Jolaine smirked and let his laughter peak before she said, “Feel better?”
“A little bit, yeah.”
“Well consider this,” she said, shooting him a glance over the console. “You were the one without any clothes on. I think they thought you were the hooker.”
“What?” The look of horror was everything she’d hoped for.
“Sure,” she said. “There are boy whores just like there are girl whores.”

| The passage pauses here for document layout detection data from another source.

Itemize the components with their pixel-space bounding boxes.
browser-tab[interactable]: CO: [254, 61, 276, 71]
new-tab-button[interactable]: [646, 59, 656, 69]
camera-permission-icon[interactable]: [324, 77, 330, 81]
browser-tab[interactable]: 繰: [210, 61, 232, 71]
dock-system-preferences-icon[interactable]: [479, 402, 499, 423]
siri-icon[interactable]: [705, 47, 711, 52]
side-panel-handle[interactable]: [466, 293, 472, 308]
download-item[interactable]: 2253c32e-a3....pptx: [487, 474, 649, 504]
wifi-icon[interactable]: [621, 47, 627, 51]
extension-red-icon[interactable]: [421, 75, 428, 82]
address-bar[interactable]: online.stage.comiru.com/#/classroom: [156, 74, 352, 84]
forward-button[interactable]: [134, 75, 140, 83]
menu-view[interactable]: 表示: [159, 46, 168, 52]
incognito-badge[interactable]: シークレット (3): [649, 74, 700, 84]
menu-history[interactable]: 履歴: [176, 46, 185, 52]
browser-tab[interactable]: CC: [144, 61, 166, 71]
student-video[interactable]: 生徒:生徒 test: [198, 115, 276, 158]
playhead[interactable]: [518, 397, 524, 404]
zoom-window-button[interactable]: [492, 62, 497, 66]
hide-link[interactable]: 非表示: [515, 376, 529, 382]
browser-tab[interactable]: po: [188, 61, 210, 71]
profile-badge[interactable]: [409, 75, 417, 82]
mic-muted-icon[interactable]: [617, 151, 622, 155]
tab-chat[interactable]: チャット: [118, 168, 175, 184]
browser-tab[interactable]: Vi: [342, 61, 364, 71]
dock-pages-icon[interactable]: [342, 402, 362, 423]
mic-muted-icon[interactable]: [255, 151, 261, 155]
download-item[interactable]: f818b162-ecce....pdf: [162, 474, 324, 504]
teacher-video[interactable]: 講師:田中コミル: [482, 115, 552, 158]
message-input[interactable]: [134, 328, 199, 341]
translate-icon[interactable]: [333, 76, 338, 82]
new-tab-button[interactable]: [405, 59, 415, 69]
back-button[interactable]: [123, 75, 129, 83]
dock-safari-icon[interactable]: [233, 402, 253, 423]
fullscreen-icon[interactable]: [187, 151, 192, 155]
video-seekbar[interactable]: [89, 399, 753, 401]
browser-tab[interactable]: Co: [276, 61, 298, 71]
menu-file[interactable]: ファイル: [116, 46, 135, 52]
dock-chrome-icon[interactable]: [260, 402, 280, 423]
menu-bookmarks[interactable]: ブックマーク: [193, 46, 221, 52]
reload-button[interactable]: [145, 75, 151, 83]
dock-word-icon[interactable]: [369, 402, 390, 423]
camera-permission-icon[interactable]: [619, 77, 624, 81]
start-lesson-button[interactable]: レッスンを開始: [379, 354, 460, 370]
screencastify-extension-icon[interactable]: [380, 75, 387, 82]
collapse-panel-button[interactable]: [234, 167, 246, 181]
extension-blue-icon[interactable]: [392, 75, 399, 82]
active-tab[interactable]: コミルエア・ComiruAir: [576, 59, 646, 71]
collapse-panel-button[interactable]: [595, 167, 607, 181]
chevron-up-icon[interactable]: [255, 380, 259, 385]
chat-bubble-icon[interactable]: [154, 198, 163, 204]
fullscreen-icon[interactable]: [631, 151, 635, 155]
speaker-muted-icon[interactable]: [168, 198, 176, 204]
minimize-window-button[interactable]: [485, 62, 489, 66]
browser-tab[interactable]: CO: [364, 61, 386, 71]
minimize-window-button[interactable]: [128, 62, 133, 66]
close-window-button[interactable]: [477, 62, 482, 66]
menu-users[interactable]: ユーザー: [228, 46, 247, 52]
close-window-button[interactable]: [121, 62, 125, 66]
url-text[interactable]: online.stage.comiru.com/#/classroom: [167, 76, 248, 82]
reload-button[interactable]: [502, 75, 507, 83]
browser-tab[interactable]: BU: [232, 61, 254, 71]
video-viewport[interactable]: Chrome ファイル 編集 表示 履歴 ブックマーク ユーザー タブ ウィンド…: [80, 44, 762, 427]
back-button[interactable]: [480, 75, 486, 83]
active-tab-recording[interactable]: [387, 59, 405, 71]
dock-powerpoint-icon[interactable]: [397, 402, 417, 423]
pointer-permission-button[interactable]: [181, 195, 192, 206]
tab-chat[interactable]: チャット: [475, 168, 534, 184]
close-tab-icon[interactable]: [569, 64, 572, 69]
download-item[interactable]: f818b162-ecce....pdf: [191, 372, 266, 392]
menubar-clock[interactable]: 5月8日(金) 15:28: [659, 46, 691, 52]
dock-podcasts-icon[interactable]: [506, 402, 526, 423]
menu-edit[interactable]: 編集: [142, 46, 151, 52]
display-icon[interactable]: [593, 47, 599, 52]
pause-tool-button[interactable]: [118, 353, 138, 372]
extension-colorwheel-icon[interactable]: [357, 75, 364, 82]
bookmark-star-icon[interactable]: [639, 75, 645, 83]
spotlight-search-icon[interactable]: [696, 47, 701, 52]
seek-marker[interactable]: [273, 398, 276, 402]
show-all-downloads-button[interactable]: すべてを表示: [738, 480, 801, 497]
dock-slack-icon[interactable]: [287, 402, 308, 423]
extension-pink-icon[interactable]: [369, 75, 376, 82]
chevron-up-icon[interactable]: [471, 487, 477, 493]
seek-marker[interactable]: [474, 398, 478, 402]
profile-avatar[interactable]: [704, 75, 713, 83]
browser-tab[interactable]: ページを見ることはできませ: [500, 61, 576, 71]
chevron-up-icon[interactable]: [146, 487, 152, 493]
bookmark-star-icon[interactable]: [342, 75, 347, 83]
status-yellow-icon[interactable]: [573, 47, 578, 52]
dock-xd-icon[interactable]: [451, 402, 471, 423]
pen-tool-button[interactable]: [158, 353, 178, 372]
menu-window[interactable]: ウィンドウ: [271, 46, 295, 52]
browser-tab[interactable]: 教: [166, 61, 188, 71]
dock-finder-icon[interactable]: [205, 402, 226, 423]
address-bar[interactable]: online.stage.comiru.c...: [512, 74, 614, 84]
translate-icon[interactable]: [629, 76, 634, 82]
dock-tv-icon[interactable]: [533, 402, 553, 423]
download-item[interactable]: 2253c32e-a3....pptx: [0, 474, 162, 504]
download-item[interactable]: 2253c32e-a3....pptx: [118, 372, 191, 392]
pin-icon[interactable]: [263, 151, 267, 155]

Graham laughed again. “Paid to have sex. Huh. I might have found my career plan.”
She laughed in spite of herself. “I don’t think it’s the carnal carnival that you think it would be,” she said.
“I’d get paid,” he reiterated. “To have sex. How could it get better than that?”
How should she put this? “You watch cop shows,” she said. “Do you know what the police call prostitutes’ customers?”
It took him a few seconds. “Johns, right?”
She tilted her head and waited for him to get it.
“Oh,” he said. “You mean dudes?”
“I mean dudes,” she said. Beyond the windows, farmland continued to expand. Inside, the stink of mildew from the upholstery was beginning to irritate her eyes. “And not to be unkind, I’m not sure what a boy your age would have to offer to a more… experienced woman.”
“Like you, you mean.”
Okay, this conversation just crossed the line into weirdness. She started to answer, but didn’t know what to say.
Graham sensed the hesitation and went for the gold. “First of all, you obviously haven’t peeked at me in the shower.”
“Oh, good God.”
“No, I mean seriously,” he said. “We’re talking eight or nine inches.” He held out his hands marking the appropriate separation.
She’d opened the door for bullshit guy banter, and she knew from her years with Sandbox boys barely older than Graham that the banter quickly became self-perpetuating.